I haven’t been impressed by Basil Dearden’s comedies, though I like some of his dramas a lot. THE GREEN MAN seemed very disappointing for a black comedy with Alistair Sim, but admittedly Dearden was fired from that one so maybe it wasn’t his fault. His Benny Hill vehicle, WHO DONE IT? is really lame, but then Benny Hill didn’t have a star personality, was more a man of a thousand chubby faces, so he never made sense as a comic leading man.

And I’d heard that MAN IN THE MOON was REALLY bad, but of course that just made me curious. It’s co-written with Bryan Forbes, and another Dearden-Forbes collab, THE LEAGUE OF GENTLEMEN, is terrific, and very nearly a pure comedy itself. The star is Kenneth More, who can be effective in the right part — he certainly doesn’t ruin GENEVIEVE — so it seemed worth a go.

And yes, it’s curious… a strong supporting cast includes Shirley Anne Field, who keeps taking her clothes off, and does a great comedy voice; Michael Hordern; Norman Bird, John Glyn-Jones. Charles Gray plays an astronaut, and gets all the most eye-popping scenes.

I do tend to find More fairly charmless, and in this respect he’s quite well cast here, playing a saloon-bar bore who makes an easy living as a guinea pig in studies of the common cold: he seems to be immune, and puts his astonishing health down to a carefree attitude. This unusual profession allows us to meet him dozing in a bed in the middle of a field (part of an experiment) and the scene gets more dreamlike when Field crosses the field in full evening dress. Throughout this somewhat unsatisfactory film, we do get arresting images like this.

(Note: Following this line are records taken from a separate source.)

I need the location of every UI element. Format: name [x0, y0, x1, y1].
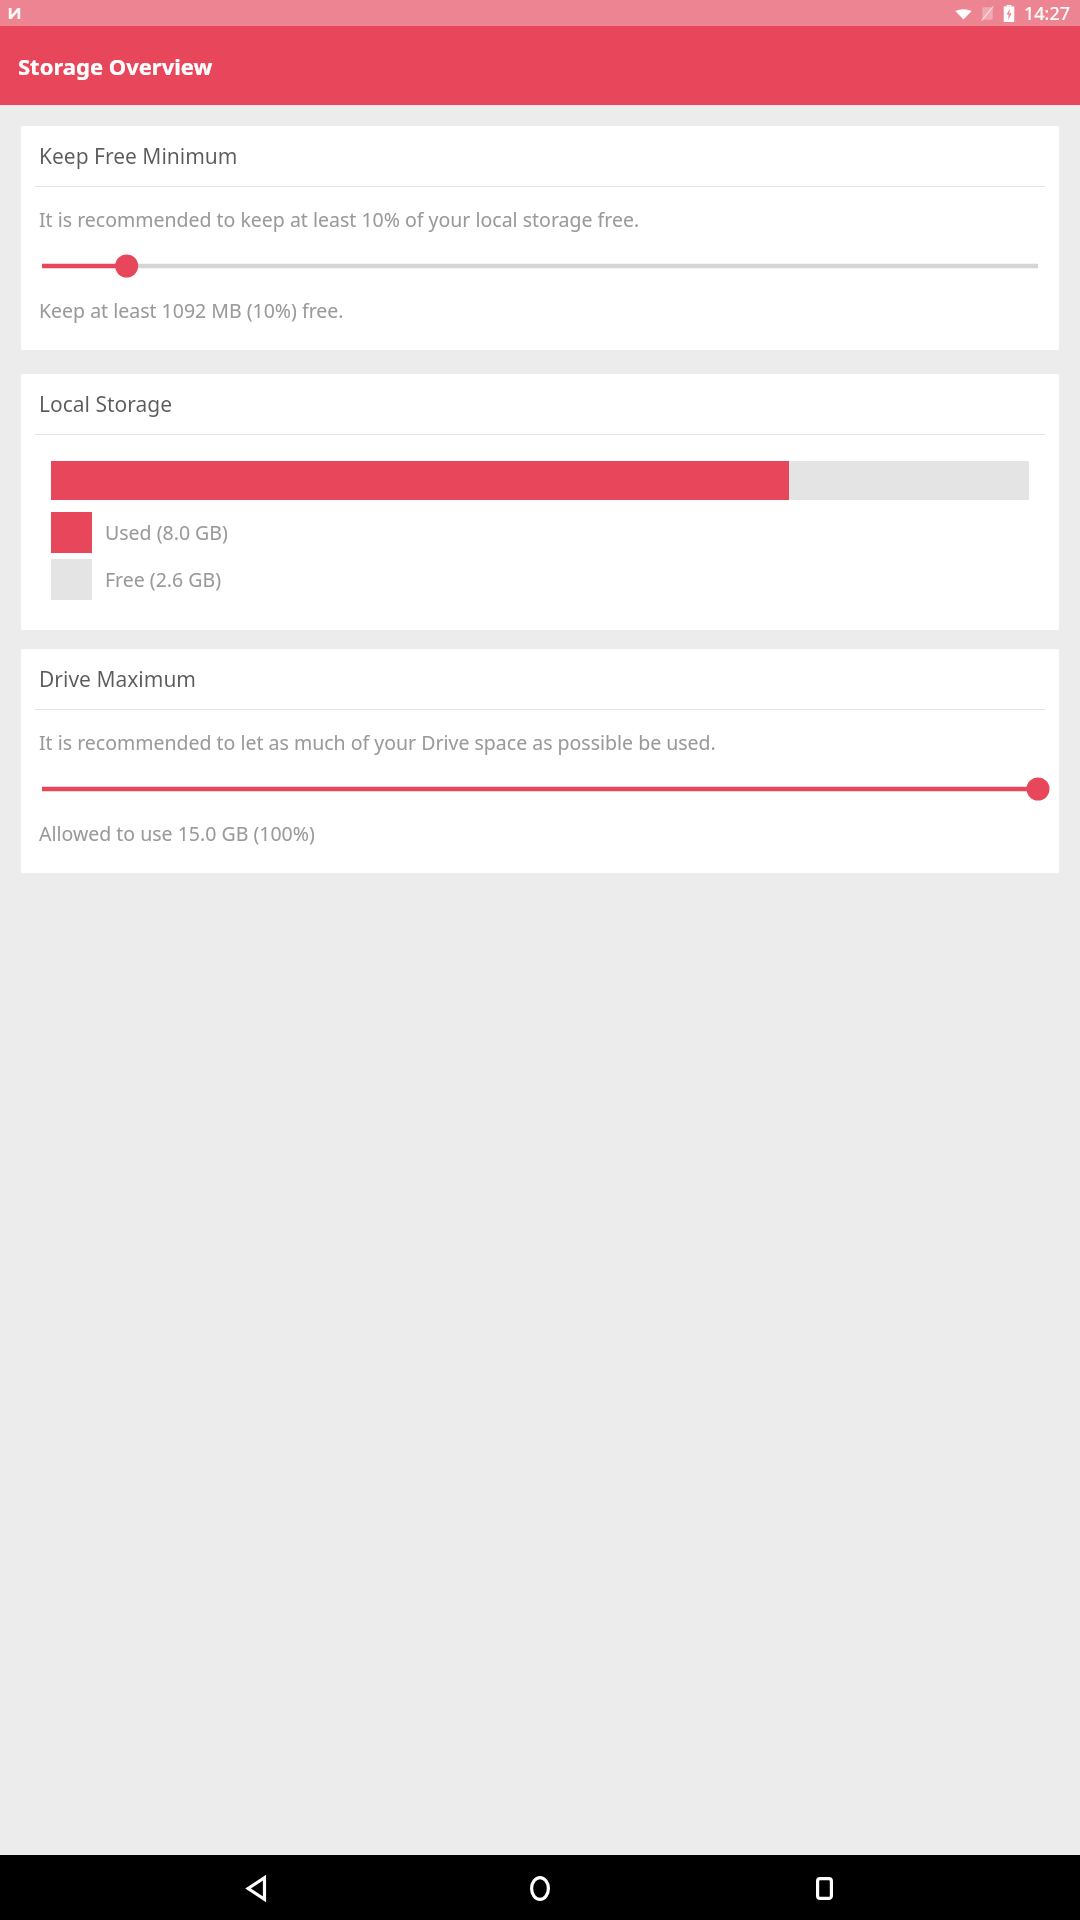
staticText: Keep at least 1092 MB (10%) free. — [39, 297, 344, 324]
staticText: Local Storage — [39, 390, 173, 419]
button[interactable]: Free (2.6 GB) — [51, 559, 1029, 600]
staticText: It is recommended to keep at least 10% o… — [39, 206, 640, 233]
button[interactable]: Storage slider — [21, 246, 1059, 286]
button[interactable]: Back — [228, 1860, 284, 1916]
button[interactable]: Storage slider — [21, 769, 1059, 809]
button[interactable]: Used (8.0 GB) — [51, 512, 1029, 553]
button[interactable]: Home — [512, 1860, 568, 1916]
staticText: Allowed to use 15.0 GB (100%) — [39, 820, 315, 847]
staticText: Free (2.6 GB) — [105, 566, 222, 593]
staticText: Storage Overview — [18, 51, 213, 81]
staticText: 14:27 — [1024, 1, 1071, 26]
staticText: Used (8.0 GB) — [105, 519, 228, 546]
staticText: Keep Free Minimum — [39, 142, 238, 171]
staticText: It is recommended to let as much of your… — [39, 729, 716, 756]
button[interactable]: Recents — [796, 1860, 852, 1916]
staticText: Drive Maximum — [39, 665, 196, 694]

The story goes thus: bluff, hearty chump More is recruited by the British space program, NARSTI, to serve as a disposable space guinea pig, fired secretly at the moon to establish whether the going is safe for the specially trained, celebrated super-astronauts, led by Charles Gray (quite funny casting, this). The weirdest moment is when ground control use an isolation tank to brainwash Gray, who has become very hostile to More, resenting the fact that the untrained lout is going to be first on Luna. The brainwashing is a roaring success and Blofeld Gray emerges from the tank aglow with adoration for the baffled More. Well, first he seems sinister and inhuman, a clockwork orange, then he’s hyperanimated and childish with his schoolboy crush.

Dearden and Forbes seem to accept that the men from NARSTI — it’s not clear if they’re a state operation of a commercial one — are horrible, ruthless and would brainwash without a second thought, but they don’t seem to want to make a big satirical point of it — which marks them out as cynical but conservative, a bit like the Boultings.

At first, the casting of Gray as a hearty, athletic astronaut seems to make little sense, but in fact they know what they’re doing…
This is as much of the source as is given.